Amandine Aftalion du Laboratoire de mathématiques de Versailles (CNRS/Université de Versailles-Saint-Quentin-en-Yvelines) et Frédéric Bonnans du Centre de mathématiques appliquées (CNRS/Inria/École polytechnique)(1) ont créé un modèle mathématique d’optimisation de la course qui pourrait conduire à un programme d’entrainements personnalisés selon l’état physiologique de chacun. Il confirme en outre un fait bien connu des sportifs : varier sa vitesse permet de mieux dépenser son énergie et de courir plus longtemps. Les mathématiques offrent ainsi l’opportunité aux coureurs de passer de simples outils de mesures statistiques (2) au conseil sportif personnalisé.
Ce modèle mathématique prend tout d’abord en compte l’énergie du coureur, notamment sa consommation maximale d’oxygène (VO2max)(3) et son stock d’énergie anaérobie(4), en les faisant intervenir dans un système d’équations différentielles reliant la vitesse, l’accélération, la force de propulsion et les forces de frottement. Ce système est couplé à des conditions initiales de départ de la course, vitesse nulle et quantité d’énergie donnée, et des contraintes : l’énergie et la force de propulsion doivent être positives (le coureur ne peut pas reculer). Les chercheurs sont capables avec ce modèle de prédire le comportement que doit avoir le sportif tout au long de sa course au moyen d’un bilan instantané déterminant à la seconde près la vitesse optimale du coureur et l’énergie dépensée depuis le départ. Leur résultat principal montre ainsi que varier sa vitesse permet de dépenser moins d’énergie et de courir plus longtemps. De plus, en comparant ces résultats avec ceux d’athlètes professionnels, les auteurs peuvent également préciser quels paramètres physiologiques les coureurs doivent développer pour s’améliorer en répondant par exemple aux questions suivantes : quels seront les résultats d’un champion s’il avait le poids et la consommation maximale d’oxygène d’un coureur amateur ? Quels sont alors les paramètres que le sportif amateur peut améliorer pour s’approcher des résultats habituels du champion ? Doit-il améliorer sa capacité respiratoire ou son énergie anaérobie ?

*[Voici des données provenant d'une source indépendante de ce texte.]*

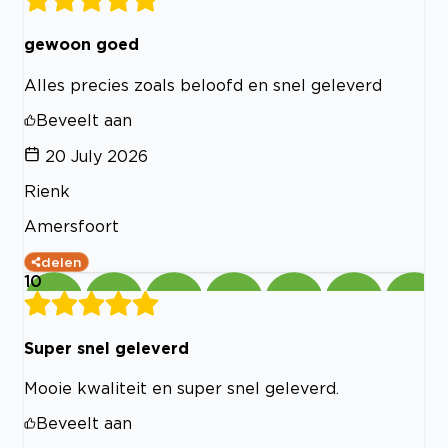
gewoon goed
Alles precies zoals beloofd en snel geleverd
Beveelt aan
20 July 2026
Rienk
Amersfoort
delen
10
Super snel geleverd
Mooie kwaliteit en super snel geleverd.
Beveelt aan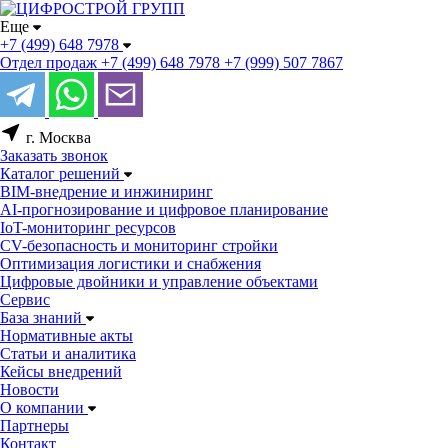
Еще
+7 (499) 648 7978
Отдел продаж
+7 (499) 648 7978
+7 (999) 507 7867
г. Москва
Заказать звонок
Каталог решений
BIM-внедрение и инжиниринг
AI-прогнозирование и цифровое планирование
IoT-мониторинг ресурсов
CV-безопасность и мониторинг стройки
Оптимизация логистики и снабжения
Цифровые двойники и управление объектами
Сервис
База знаний
Нормативные акты
Статьи и аналитика
Кейсы внедрений
Новости
О компании
Партнеры
Контакт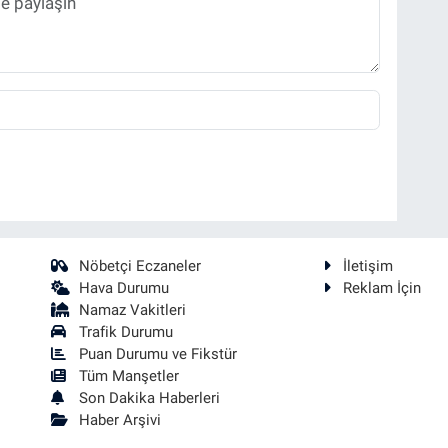
Nöbetçi Eczaneler
İletişim
Hava Durumu
Reklam İçin
Namaz Vakitleri
Trafik Durumu
Puan Durumu ve Fikstür
Tüm Manşetler
Son Dakika Haberleri
Haber Arşivi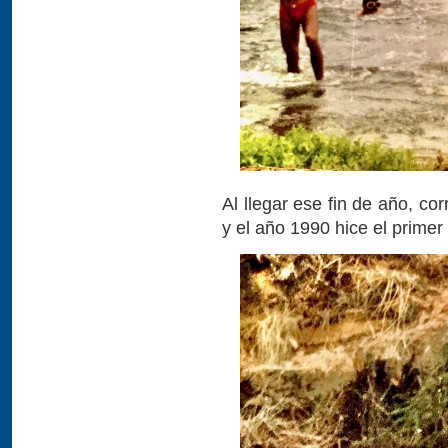
Al llegar ese fin de año, co
y el año 1990 hice el prime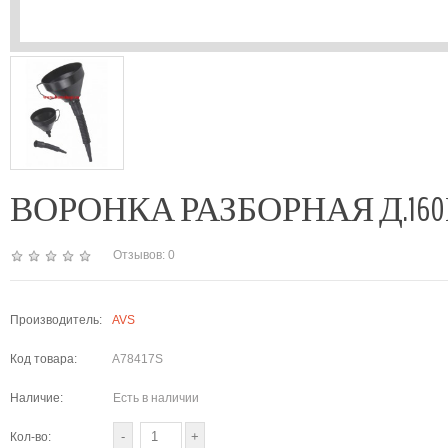
ВОРОНКА РАЗБОРНАЯ Д.160ММ(
Отзывов: 0
Производитель:
AVS
Код товара:
A78417S
Наличие:
Есть в наличии
Кол-во: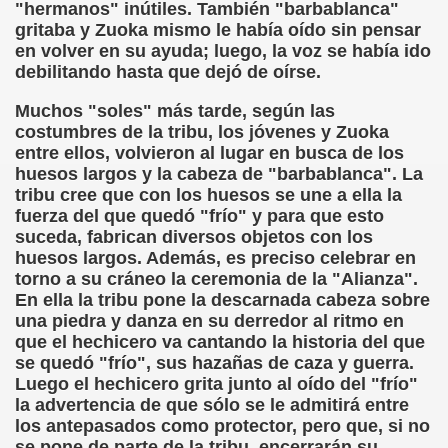
"hermanos" inútiles. También "barbablanca"
gritaba y Zuoka mismo le había oído sin pensar
n Figueroa)
en volver en su ayuda; luego, la voz se había ido
debilitando hasta que dejó de oírse.
alance y perspectivas (Enrique Elissalde)
Muchos "soles" más tarde, según las
ía Jesús Cañamares)
costumbres de la tribu, los jóvenes y Zuoka
entre ellos, volvieron al lugar en busca de los
amino de Santiago (Angelines sánchez Herrero)
huesos largos y la cabeza de "barbablanca". La
tribu cree que con los huesos se une a ella la
(Manuel González Otero)
fuerza del que quedó "frío" y para que esto
suceda, fabrican diversos objetos con los
n Disminución Visual Grave (Pedro Zurita)
huesos largos. Además, es preciso celebrar en
torno a su cráneo la ceremonia de la "Alianza".
(Manuel gonzález Otero)
En ella la tribu pone la descarnada cabeza sobre
una piedra y danza en su derredor al ritmo en
Gil)
que el hechicero va cantando la historia del que
se quedó "frío", sus hazañas de caza y guerra.
 Castellano e Italiano (Pedro Zurita)
Luego el hechicero grita junto al oído del "frío"
la advertencia de que sólo se le admitirá entre
e la ONCE de Pontevedra (Blas Vázquez Rodríguez)
los antepasados como protector, pero que, si no
se pone de parte de la tribu, encerrarán su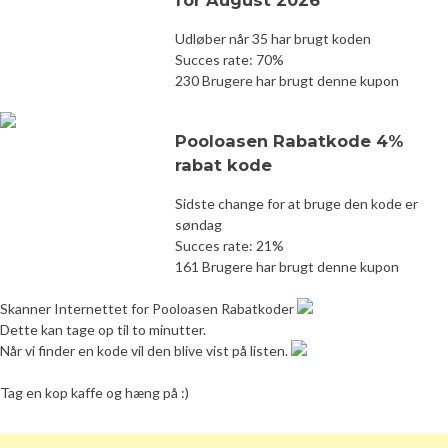
Udløber når 35 har brugt koden
Succes rate: 70%
230 Brugere har brugt denne kupon
Pooloasen Rabatkode 4%
rabat kode
Sidste change for at bruge den kode er
søndag
Succes rate: 21%
161 Brugere har brugt denne kupon
Skanner Internettet for Pooloasen Rabatkoder
Dette kan tage op til to minutter.
Når vi finder en kode vil den blive vist på listen.
Tag en kop kaffe og hæng på :)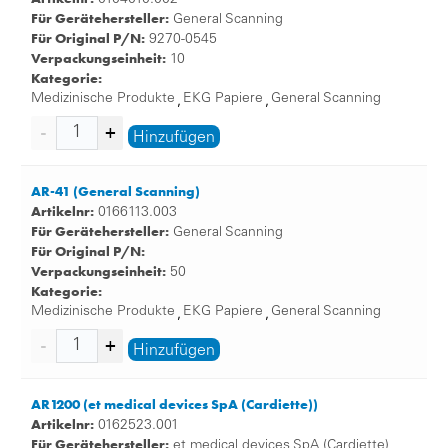
Für Gerätehersteller:
General Scanning
Für Original P/N:
9270-0545
Verpackungseinheit:
10
Kategorie:
Medizinische Produkte
EKG Papiere
General Scanning
,
,
Hinzufügen
AR-41 (General Scanning)
Artikelnr:
0166113.003
Für Gerätehersteller:
General Scanning
Für Original P/N:
Verpackungseinheit:
50
Kategorie:
Medizinische Produkte
EKG Papiere
General Scanning
,
,
Hinzufügen
AR1200 (et medical devices SpA (Cardiette))
Artikelnr:
0162523.001
Für Gerätehersteller:
et medical devices SpA (Cardiette)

Les applications de ce modèle concernent deux types de publics. Dans le cas des coureurs « semi-professionnels » qui n’ont pas l’opportunité de travailler avec un entraîneur ou dans le cadre de cours d’éducation physique et sportive à l’école, les chercheurs souhaiteraient développer un logiciel capable de créer des programmes d’entrainements personnalisés qui indiqueraient les paramètres physiologiques à développer en priorité et de réaliser des stratégies précisant les vitesses optimales à atteindre à chaque moment de la course. Pour les « coureurs du dimanche », le système d’équations étant adaptable à toutes les variables intéressantes pour le sportif (et pas seulement la vitesse), ces derniers pourraient, par exemple, connaître instantanément le nombre exact (et non pas une simple moyenne comme pour les outils existant actuellement) de calories perdues lors de la course afin d’améliorer leur perte de poids.
Les chercheurs souhaitent désormais améliorer leur modèle mathématique en intégrant au système d’équations de nouveaux paramètres comme l’altitude ou l’effet du vent et l’appliquer à d’autres sports d’endurance comme le cyclisme, la natation ou le canoé kayak.
(1)Amandine Aftalion est directrice de recherche CNRS au Laboratoire de mathématiques de Versailles. Frédéric Bonnans est directeur de recherche Inria au Centre de mathématiques appliquées de l’École polytechnique.
(2)Les applications mobiles qui se multiplient actuellement ne recueillent des données qu’à des fins statistiques (vitesse ou distance moyenne) mais ne permettent pas d’améliorer les performances des coureurs.
(3)Lors d’un effort « aérobie » les muscles, grâce au système respiratoire, fonctionnent avec suffisamment d’oxygène pour tirer la majorité de leur énergie. La consommation maximale d’oxygène correspond au volume d’oxygène maximal que le coureur peut utiliser lors d’un effort. Elle est utilisée pour mesurer la capacité respiratoire des coureurs.
(4)La dénomination « anaérobie » est attribuée à l’énergie utilisée par le corps lorsque celui-ci subit un déficit en oxygène. Cette énergie est due à la transformation des sucres venant de l’alimentation.